Shin pads or knee pads as they are most commonly known, have been around as long as the game has been around. Having a solid rubber object like a hockey puck hurled towards at you at high speed can and most likely will deliver a great deal of pain if the knee pads are not in top form. The pads are constructed using an impact resistant plastic outershell along with a padded inner layer attached to the inside edges of the pad and suspended away from the forward facing plastic outer shell. This gap between the material and the plastic outer shell creates a deflection area tho allow the protective shin area if the plastic shell to flex inward towards a player's shin, maintaing the gap and absorbing the impact without making contact with the player's leg.

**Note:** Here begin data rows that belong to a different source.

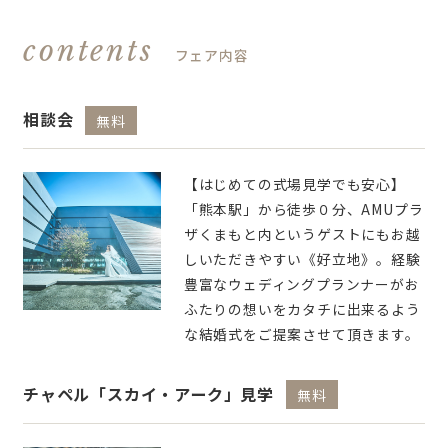
contents
フェア内容
相談会
無料
【はじめての式場見学でも安心】
「熊本駅」から徒歩０分、AMUプラ
ザくまもと内というゲストにもお越
しいただきやすい《好立地》。経験
豊富なウェディングプランナーがお
ふたりの想いをカタチに出来るよう
な結婚式をご提案させて頂きます。
チャペル「スカイ・アーク」見学
無料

It is important to always keep the plastic shell and padded inner material dry to prevent any rotting of the stiching and the material. Failure of the sitiching and/or padded material can cause a loss in the gap used in the deflection area between the outer shell and the padding which could lead to a serious leg injury. Since the outer shell of the shin pad is constructed of impact resistant plastic, the plastic pad should not be exposed to a high heat source as this could cause the dplaticizers used in the construction of the shin pads to dry out and crack potentially not providing the protection originally intended.

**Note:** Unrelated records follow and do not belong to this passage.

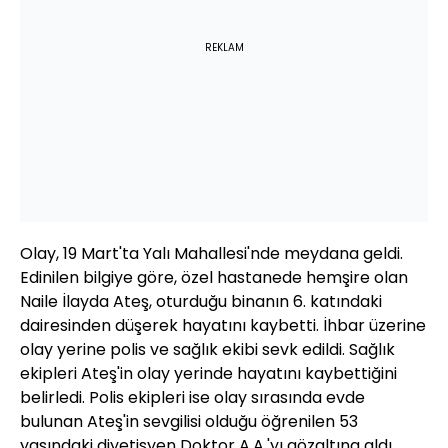
REKLAM
Olay, 19 Mart'ta Yalı Mahallesi'nde meydana geldi.
Edinilen bilgiye göre, özel hastanede hemşire olan
Naile İlayda Ateş, oturduğu binanın 6. katındaki
dairesinden düşerek hayatını kaybetti. İhbar üzerine
olay yerine polis ve sağlık ekibi sevk edildi. Sağlık
ekipleri Ateş'in olay yerinde hayatını kaybettiğini
belirledi. Polis ekipleri ise olay sırasında evde
bulunan Ateş'in sevgilisi olduğu öğrenilen 53
yaşındaki diyetisyen Doktor A.A.'yı gözaltına aldı.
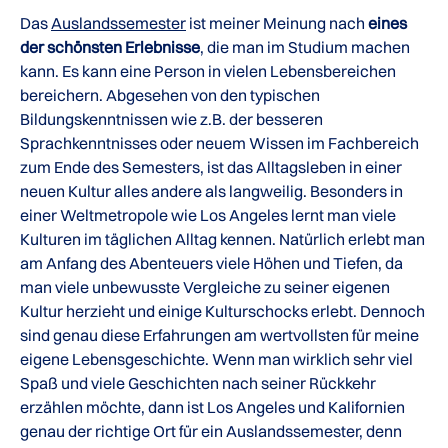
Das
Auslandssemester
ist meiner Meinung nach
eines
der schönsten Erlebnisse
, die man im Studium machen
kann. Es kann eine Person in vielen Lebensbereichen
bereichern. Abgesehen von den typischen
Bildungskenntnissen wie z.B. der besseren
Sprachkenntnisses oder neuem Wissen im Fachbereich
zum Ende des Semesters, ist das Alltagsleben in einer
neuen Kultur alles andere als langweilig. Besonders in
einer Weltmetropole wie Los Angeles lernt man viele
Kulturen im täglichen Alltag kennen. Natürlich erlebt man
am Anfang des Abenteuers viele Höhen und Tiefen, da
man viele unbewusste Vergleiche zu seiner eigenen
Kultur herzieht und einige Kulturschocks erlebt. Dennoch
sind genau diese Erfahrungen am wertvollsten für meine
eigene Lebensgeschichte. Wenn man wirklich sehr viel
Spaß und viele Geschichten nach seiner Rückkehr
erzählen möchte, dann ist Los Angeles und Kalifornien
genau der richtige Ort für ein Auslandssemester, denn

The Bench the Stench storage and drying system uses only ambient room temperature (68 - 72 degrees Fahrenheit /20 - 22 degrees Celsius) to dry the sports equipment, a temperature that does not cause any damage to plastic and other materials used the overall construction of the knee pads.

Glove Me Tender

Hockey gloves are designed to provide protection from injury for a player's hands and wrists and allow the player the ability to stick handle the puck as if they were using his bare hands. The gloves get very damp during a game due to perspiration. The major issue with gloves is that if they are not properly cared for, the palms will wear out prematurely, and a player will either have to have the palms of the gloves replaced or buy a new pair gloves.

Using a Bench the Stench storage and drying system for a hockey player's gloves ensures that the gloves are allowed stored to dry properly The Bench the Stench storage and drying system positions the gloves directly over the air circulation system to cause a low pressure area is created below the gloves to allow the moisture and odour causing bacteria to be drawn out of the gloves. This process permits the gloves to dry naturally and slowly so keeepingt the glove palms soft and pliable.